Provided entries →
Segment Open
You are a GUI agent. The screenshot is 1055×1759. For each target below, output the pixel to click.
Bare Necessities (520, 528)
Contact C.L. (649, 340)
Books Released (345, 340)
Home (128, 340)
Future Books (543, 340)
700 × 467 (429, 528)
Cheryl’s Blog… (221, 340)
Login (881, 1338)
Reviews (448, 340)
Segment Closed
What the exercise asks →
The answer is all of the material, repeated exactly.

Written reply →
You are a GUI agent. The screenshot is 1055×1759. For each target below, output the pixel to click.
Bare Necessities (520, 528)
Contact C.L. (649, 340)
Books Released (345, 340)
Home (128, 340)
Future Books (543, 340)
700 × 467 (429, 528)
Cheryl’s Blog… (221, 340)
Login (881, 1338)
Reviews (448, 340)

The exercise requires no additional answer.